== TASK DESCRIPTION ==
Each line below must be reproduced exactly as it stands. Pictures stay out of the copy.

[Stored records]
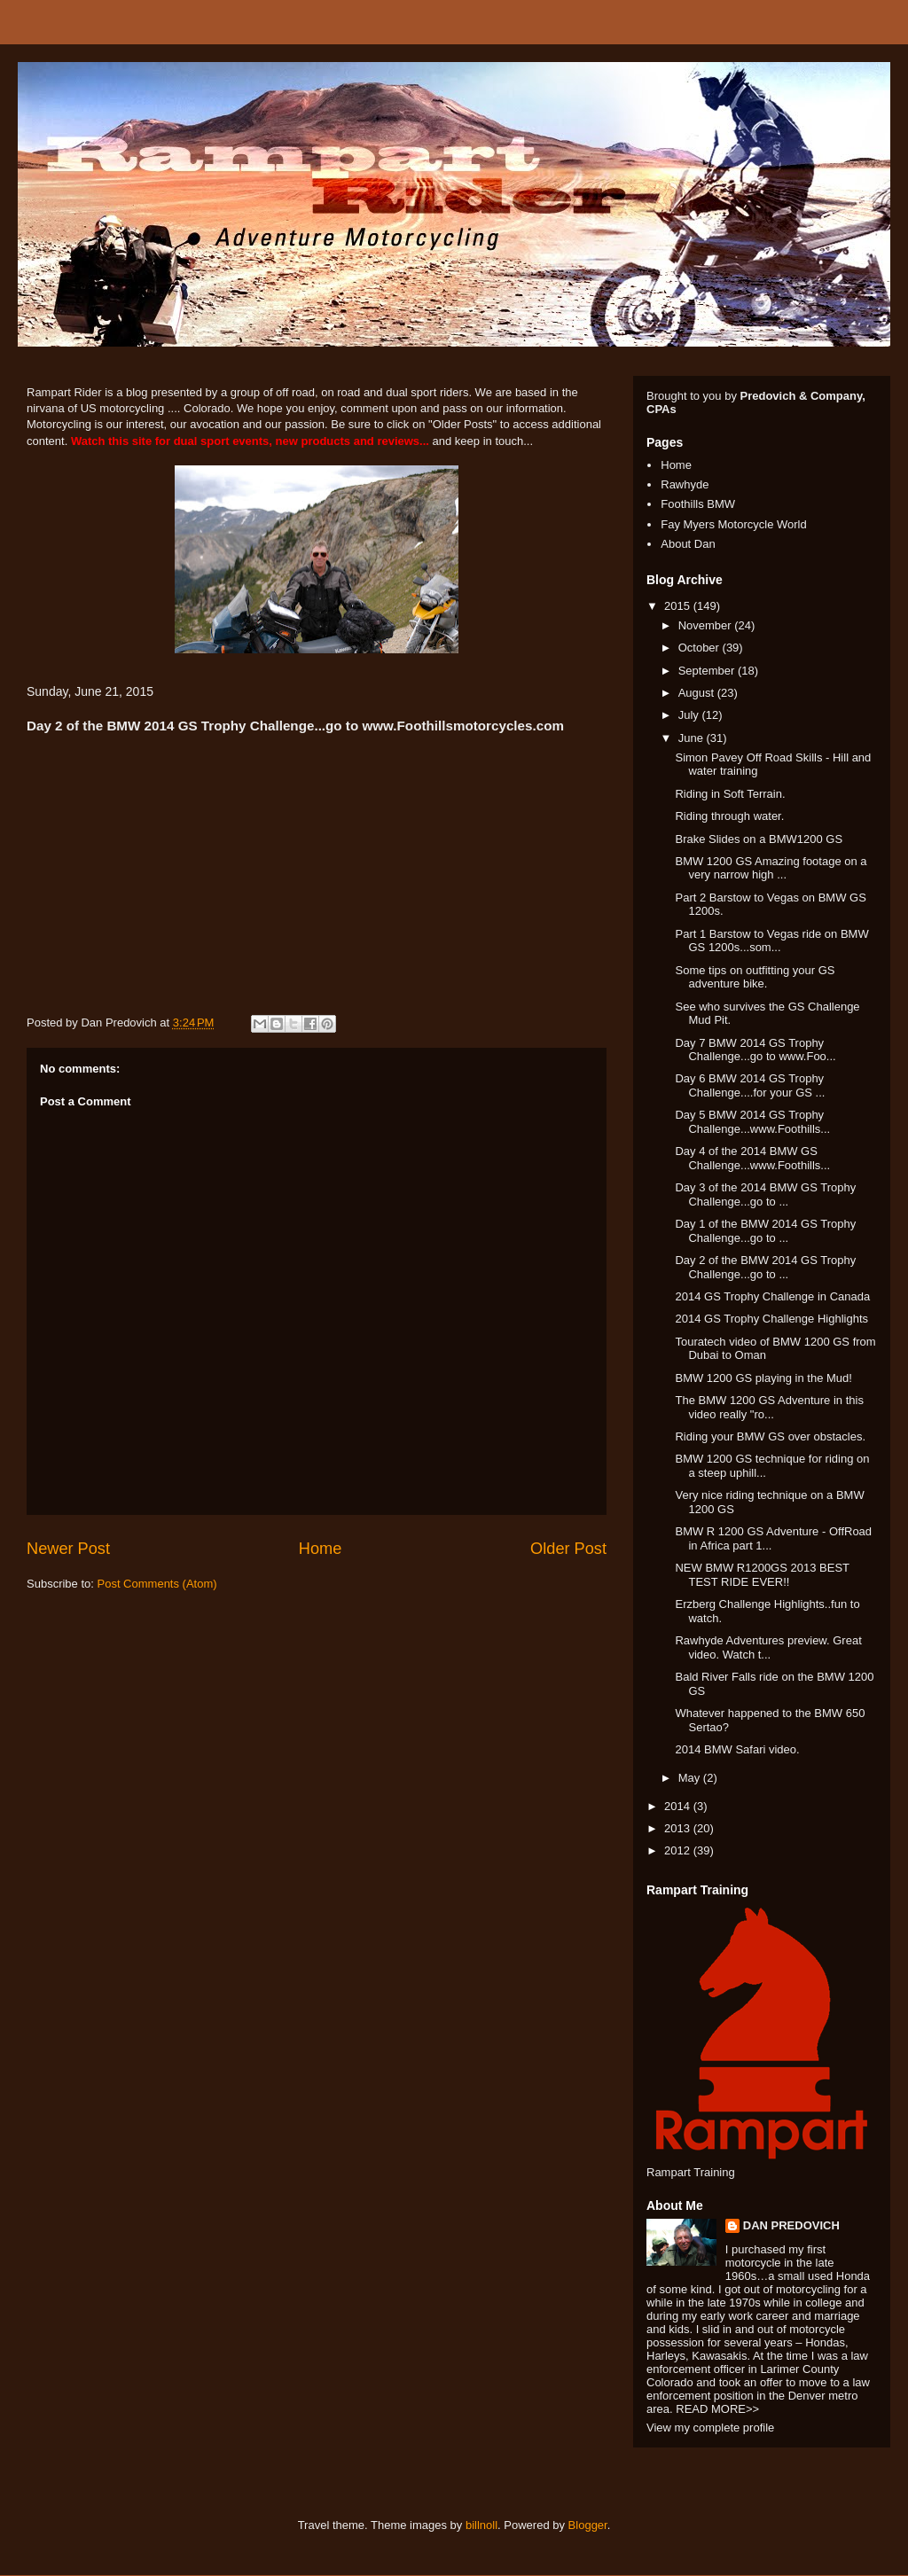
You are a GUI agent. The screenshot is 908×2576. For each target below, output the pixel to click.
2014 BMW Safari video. (737, 1749)
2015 (678, 606)
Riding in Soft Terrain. (730, 793)
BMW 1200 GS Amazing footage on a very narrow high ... (770, 868)
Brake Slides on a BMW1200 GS (758, 839)
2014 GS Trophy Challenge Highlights (771, 1318)
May (690, 1777)
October (700, 647)
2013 (678, 1828)
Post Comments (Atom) (157, 1583)
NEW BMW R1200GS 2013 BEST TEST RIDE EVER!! (762, 1575)
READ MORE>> (717, 2409)
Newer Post (68, 1548)
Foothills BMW (698, 504)
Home (320, 1548)
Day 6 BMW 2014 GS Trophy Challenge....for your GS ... (750, 1085)
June (692, 738)
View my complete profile (710, 2427)
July (690, 715)
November (706, 625)
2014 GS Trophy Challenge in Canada (772, 1296)
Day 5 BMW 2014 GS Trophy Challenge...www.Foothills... (752, 1122)
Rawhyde (684, 484)
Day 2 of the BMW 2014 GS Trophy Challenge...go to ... (765, 1267)
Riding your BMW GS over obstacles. (770, 1436)
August (697, 692)
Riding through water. (729, 816)
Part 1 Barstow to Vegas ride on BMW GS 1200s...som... (771, 941)
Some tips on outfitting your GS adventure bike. (754, 977)
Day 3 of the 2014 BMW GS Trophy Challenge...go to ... (765, 1194)
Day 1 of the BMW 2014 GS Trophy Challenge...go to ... (765, 1231)
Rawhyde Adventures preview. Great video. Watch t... (768, 1647)
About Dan (688, 543)
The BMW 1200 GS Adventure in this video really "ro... (769, 1407)
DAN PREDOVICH (791, 2225)
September (708, 670)
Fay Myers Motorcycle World (733, 524)
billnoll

== RESPONSE FOR THIS EXERCISE ==
You are a GUI agent. The screenshot is 908×2576. For each target below, output the pixel to click.
2014 BMW Safari video. (737, 1749)
2015 (678, 606)
Riding in Soft Terrain. (730, 793)
BMW 1200 GS Amazing footage on a very narrow high ... (770, 868)
Brake Slides on a BMW1200 GS (758, 839)
2014 GS Trophy Challenge Highlights (771, 1318)
May (690, 1777)
October (700, 647)
2013 (678, 1828)
Post Comments (Atom) (157, 1583)
NEW BMW R1200GS 2013 BEST TEST RIDE EVER!! (762, 1575)
READ MORE>> (717, 2409)
Newer Post (68, 1548)
Foothills BMW (698, 504)
Home (320, 1548)
Day 6 BMW 2014 GS Trophy Challenge....for your GS ... (750, 1085)
June (692, 738)
View my complete profile (710, 2427)
July (690, 715)
November (706, 625)
2014 GS Trophy Challenge in Canada (772, 1296)
Day 5 BMW 2014 GS Trophy Challenge...www.Foothills... (752, 1122)
Rawhyde (684, 484)
Day 2 of the BMW 2014 GS Trophy Challenge...go to ... (765, 1267)
Riding your BMW GS over obstacles. (770, 1436)
August (697, 692)
Riding through water. (729, 816)
Part 1 Barstow to Vegas ride on BMW GS 1200s...som... (771, 941)
Some tips on outfitting your GS adventure bike. (754, 977)
Day 3 of the 2014 BMW GS Trophy Challenge...go to ... (765, 1194)
Day 1 of the BMW 2014 GS Trophy Challenge...go to ... (765, 1231)
Rawhyde Adventures preview. Great video. Watch t... (768, 1647)
About Dan (688, 543)
The BMW 1200 GS Adventure in this video really "ro... (769, 1407)
DAN PREDOVICH (791, 2225)
September (708, 670)
Fay Myers Motorcycle World (733, 524)
billnoll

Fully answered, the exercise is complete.